Newest Timberwolf Ronny Turiaf on Thursday officially signed with his seventh different team in nine NBA seasons, but he can't help but think how his life has come full circle now.
"I remember eight years ago and you guys had somebody named Fred Hoiberg," Turiaf said Thursday evening in a teleconference call with reporters. "He was almost like a father figure to me, somebody who helped me through the worst time of my life."
In 2005, Hoiberg was a veteran guard on a Wolves team that had reached the Western Conference finals the year before and Turiaf was a rookie out of Gonzaga with the L.A. Lakers.
Hoiberg underwent surgery to repair an aortic aneurysm the same day Turiaf was drafted. A month later, Turiaf needed a surgery very similar to Hoiberg's.
It is a coincidence that will forever bind the two men after Hoiberg watched a pre-surgery interview Turiaf did, saw how scared the young man looked, and reached out to him.

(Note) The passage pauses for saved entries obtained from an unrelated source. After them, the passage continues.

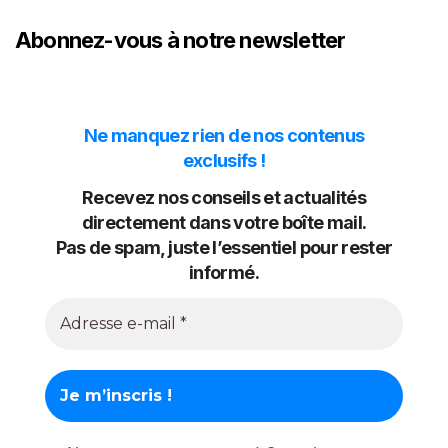
Abonnez-vous à notre newsletter
Ne manquez rien de nos contenus
exclusifs !
Recevez nos conseils et actualités
directement dans votre boîte mail.
Pas de spam, juste l’essentiel pour rester
informé.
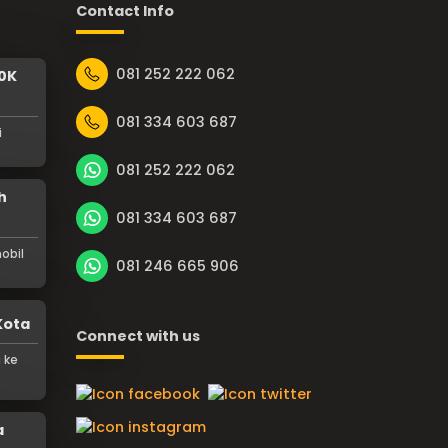
Contact Info
081 252 222 062
0K
081 334 603 687
i
081 252 222 062
h
081 334 603 687
obil
081 246 665 906
Kota
Connect with us
 ke
a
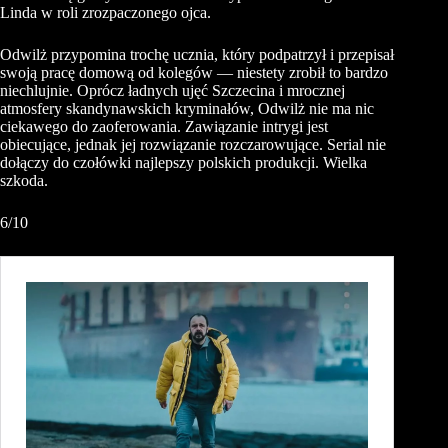
Linda w roli zrozpaczonego ojca.
Odwilż przypomina trochę ucznia, który podpatrzył i przepisał
swoją pracę domową od kolegów — niestety zrobił to bardzo
niechlujnie. Oprócz ładnych ujęć Szczecina i mrocznej
atmosfery skandynawskich kryminałów, Odwilż nie ma nic
ciekawego do zaoferowania. Zawiązanie intrygi jest
obiecujące, jednak jej rozwiązanie rozczarowujące. Serial nie
dołączy do czołówki najlepszy polskich produkcji. Wielka
szkoda.
6/10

Hoiberg advised Turiaf about the six-hour surgery, told him to expect a 20-pound weight loss and prepared him for a slow recovery.

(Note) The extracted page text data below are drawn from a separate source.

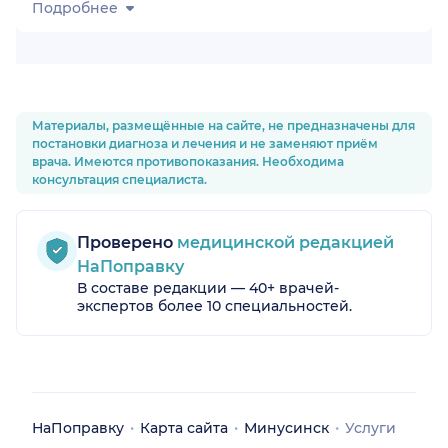
Подробнее
Материалы, размещённые на сайте, не предназначены для
постановки диагноза и лечения и не заменяют приём
врача. Имеются противопоказания. Необходима
консультация специалиста.
Проверено
медицинской редакцией
НаПоправку
В составе редакции — 40+ врачей-
экспертов более 10 специальностей.
НаПоправку
Карта сайта
Минусинск
Услуги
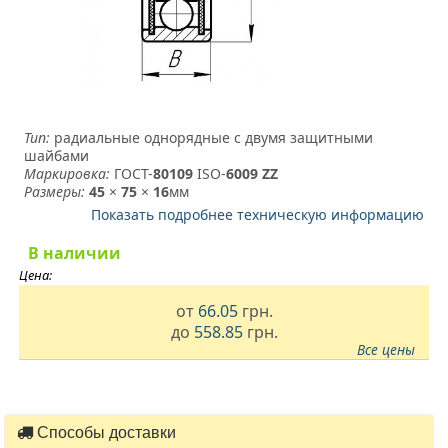
Тип:
радиальные однорядные с двумя защитными
шайбами
Маркировка:
ГОСТ-
80109
­ ISO-
6009 ZZ
Размеры:
45
×
75
×
16
мм
Показать подробнее техническую информацию
В наличии
Цена:
от
66.05
грн.
до
558.85
грн.
Все цены
Способы доставки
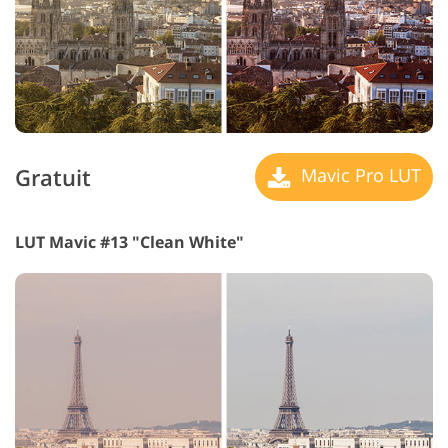
Gratuit
Mavic Pro LUT
LUT Mavic #13 "Clean White"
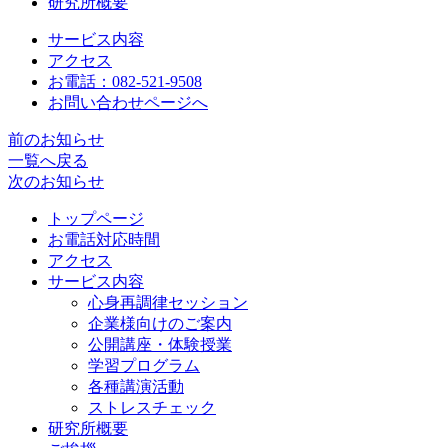
研究所概要
サービス内容
アクセス
お電話：082-521-9508
お問い合わせページへ
前のお知らせ
一覧へ戻る
次のお知らせ
トップページ
お電話対応時間
アクセス
サービス内容
心身再調律セッション
企業様向けのご案内
公開講座・体験授業
学習プログラム
各種講演活動
ストレスチェック
研究所概要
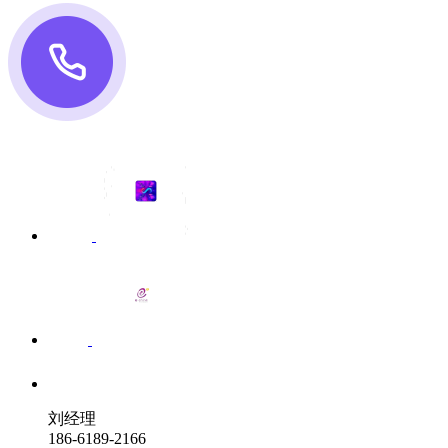
刘经理
186-6189-2166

Eight years later, they remain friends and together helped guide Washington's Etan Thomas through his heart surgery two years after theirs.

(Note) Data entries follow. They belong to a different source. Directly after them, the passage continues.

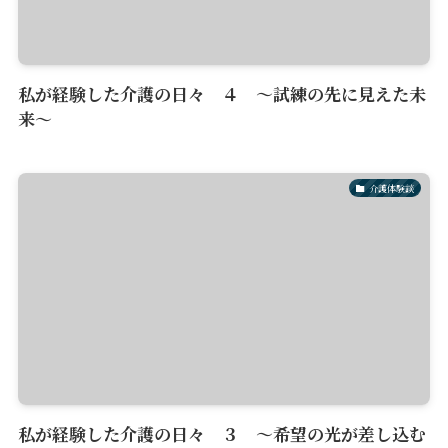
私が経験した介護の日々 ４ ～試練の先に見えた未
来～
介護体験談
私が経験した介護の日々 ３ ～希望の光が差し込む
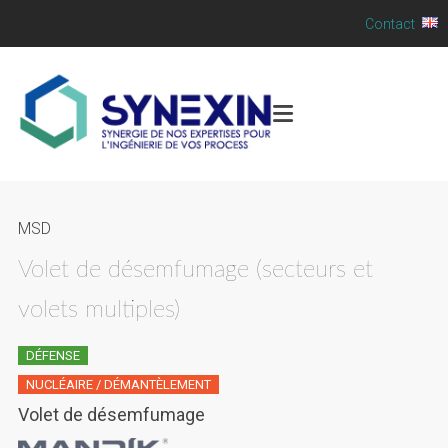
Contact
MSD
Volet de désemfumage (secteurs et
volets multiples)
DÉFENSE
NUCLÉAIRE / DÉMANTÈLEMENT
Volet de désemfumage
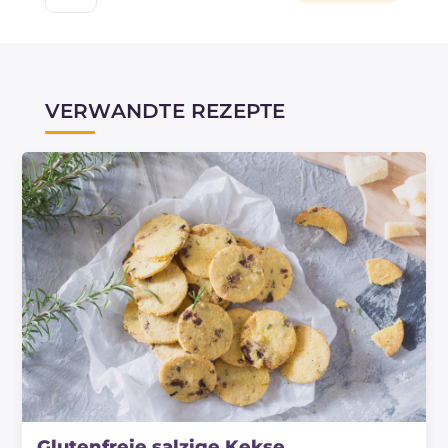
VERWANDTE REZEPTE
Glutenfreie salzige Kekse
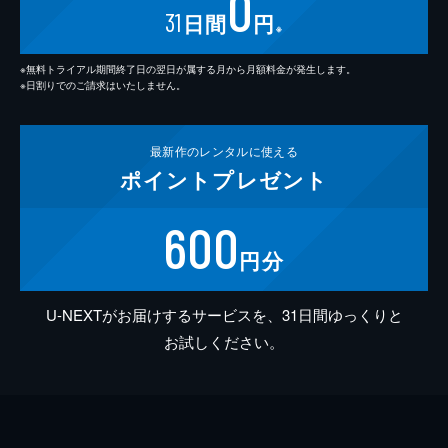
0
31
日間
円
※
※無料トライアル期間終了日の翌日が属する月から月額料金が発生します。
※日割りでのご請求はいたしません。
最新作の
レンタルに使える
ポイント
プレゼント
600
円分
U-NEXTがお届けするサービスを、31日間ゆっくりと
お試しください。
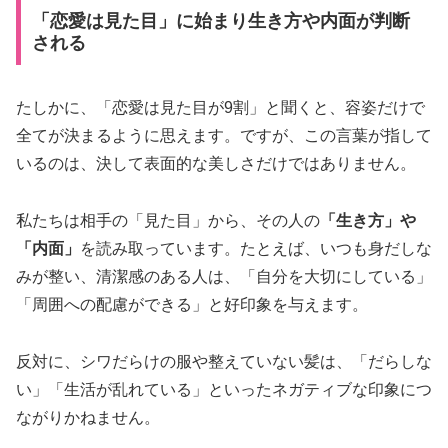
「恋愛は見た目」に始まり生き方や内面が判断
される
たしかに、「恋愛は見た目が9割」と聞くと、容姿だけで
全てが決まるように思えます。ですが、この言葉が指して
いるのは、決して表面的な美しさだけではありません。
私たちは相手の「見た目」から、その人の
「生き方」や
「内面」
を読み取っています。たとえば、いつも身だしな
みが整い、清潔感のある人は、「自分を大切にしている」
「周囲への配慮ができる」と好印象を与えます。
反対に、シワだらけの服や整えていない髪は、「だらしな
い」「生活が乱れている」といったネガティブな印象につ
ながりかねません。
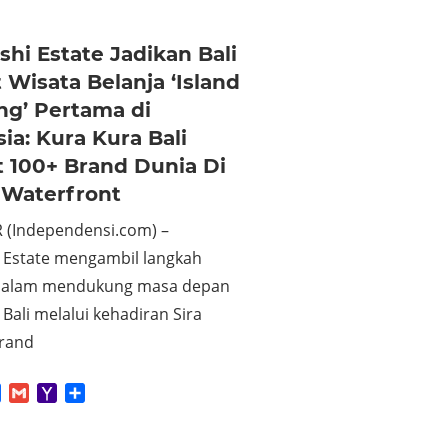
shi Estate Jadikan Bali
Wisata Belanja ‘Island
ng’ Pertama di
ia: Kura Kura Bali
 100+ Brand Dunia Di
 Waterfront
(Independensi.com) –
i Estate mengambil langkah
 dalam mendukung masa depan
 Bali melalui kehadiran Sira
Grand
App
tter
Facebook
Gmail
Yahoo
Share
Mail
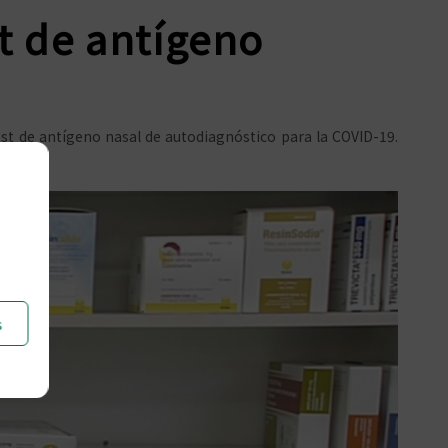
t de antígeno
st de antígeno nasal de autodiagnóstico para la COVID-19.
s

"Every time I had a question, every time he had a question, we were there for moral support," Turiaf said. "Of course, we still talk. It is not a one-way ticket for heart surgery, it is a lifetime bond we have. For me, that shows basketball is a game that transcends generations, that transcends colors. To have somebody like Fred Hoiberg and myself become partners in this crazy ordeal, it's a wonderful thing for me."